Smart cards, buzzers inside watches and even ultrasound machines all take advantage of ferroelectrics, a family of materials that can retain information, as well as transform electrical pulses into auditory or optical signals, or vice versa.



"The neat thing about these materials is that they have built-in electronic memory that doesn’t require any power," explains Paul Evans, a UW-Madison assistant professor of materials science and engineering, and a co-author of the recent paper.

But there’s a problem preventing many of these materials from being used more widely in other technologies, including computers. As Evans says, "Eventually they quit working."

The ability of ferroelectrics to store information resides in their arrangement of atoms, with each structure holding a bit of information. This information changes every time the material receives a pulse of electricity, basically switching the arrangement of atoms.

However, each electric pulse - and corresponding change in structure - gradually diminishes the capability of these materials to store and retrieve information until they either forget the information or quit switching altogether.

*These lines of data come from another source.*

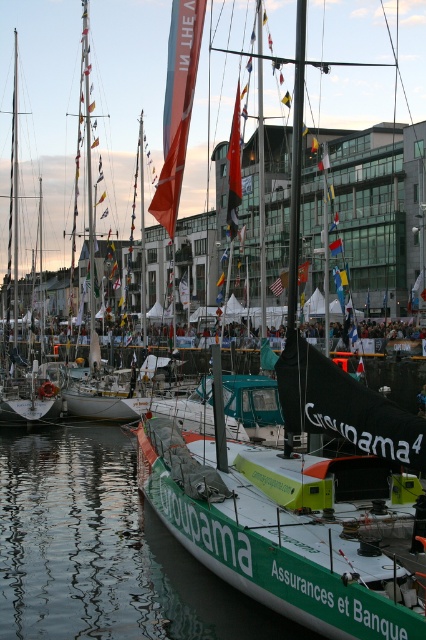 Which is below, green matte sailboat at center or white matte sailboat at left?

green matte sailboat at center is lower down.

What do you see at coordinates (296, 486) in the screenshot?
I see `green matte sailboat at center` at bounding box center [296, 486].

Locate an element on the screen. green matte sailboat at center is located at coordinates tap(296, 486).

Can you confirm if green smooth water at lower left is taller than white matte sailboat at left?

No.

Looking at this image, does green smooth water at lower left appear on the right side of white matte sailboat at left?

Yes, green smooth water at lower left is to the right of white matte sailboat at left.

Between point (115, 525) and point (5, 332), which one is positioned behind?

Positioned behind is point (5, 332).

Image resolution: width=426 pixels, height=640 pixels. What are the coordinates of `green smooth water at lower left` in the screenshot? It's located at (103, 550).

Between green matte sailboat at center and green smooth water at lower left, which one appears on the left side from the viewer's perspective?

green smooth water at lower left is more to the left.

Can you confirm if green matte sailboat at center is positioned above green smooth water at lower left?

Correct, green matte sailboat at center is located above green smooth water at lower left.

Locate an element on the screen. This screenshot has width=426, height=640. green matte sailboat at center is located at coordinates (296, 486).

"It could switch 10,000 or even millions of times and then stop working," says Evans.

Engineers call this problem fatigue. With little evidence for what happens to the structure of ferroelectrics as the material’s memory fatigues, Evans and his colleagues decided to look inside this material as its arrangement of atoms, controlled by electrical pulses, switched inside an operating device.

"We’d like to understand how it switches so we could build something that switches faster and lasts longer before it wears out," says Evans.

To create a detailed picture of how the atoms rearrange themselves inside an operating device during each electrical pulse, the researchers used the Advanced Photon Source - the country’s most brilliant source of X-rays for research, located at the Argonne National Laboratory - to measure changes in the location of atoms. By seeing how the atoms changed their positions, the researchers could determine how well the material switched, or remembered information.

"One advantage to working with X-rays is their ability to penetrate deep into materials, which is why they are so extensively used today in medical imaging," says Eric Isaacs, director of Argonne’s Center for Nanoscale Materials, and one of the paper’s co-authors. "Utilizing this property of X-rays, [we] were able to peer through layers of metal electrodes in order to study ferroelectric fatigue in a realistic operating device."

He adds that the very high brightness of the Advanced Photon Source allowed the researchers to focus X-rays to unprecedented small dimensions.

The X-rays showed that, as the researchers repeatedly pulsed the device, progressively larger areas of the device ceased working, suggesting that the atoms were switching structures less and less.

"After 50,000 switches, the atoms were stuck - they couldn’t switch anymore," says Evans, adding that a stronger electrical charge did put the atoms back in motion.

When the researchers used a higher voltage of electricity from the beginning, switching stopped 100 times later, as reported in the paper. And, in this instance, applying an even stronger pulse made no difference.

"With higher voltages, the material can’t switch because something has changed about the material itself," says Evans. "When you use bigger voltages, it’s not just the switching that stops working, but something even more fundamental."

Because previous researchers have not peeked inside working ferroelectric materials to understand their arrangement of atoms - key to the ability to recall information - the reasons why switching eventually stops had not been clearly identified.

"The electronic memory is stored in the structure of atoms, and that’s why it’s so important to see what the structure looks like," explains Evans. By looking inside these devices, he says engineers can begin to understand why the atoms stop switching and then manufacturers can start to design better devices.

With this promise, Evans asks, "Wouldn’t it be nice to have a computer that doesn’t forget what it’s doing when you turn it off?"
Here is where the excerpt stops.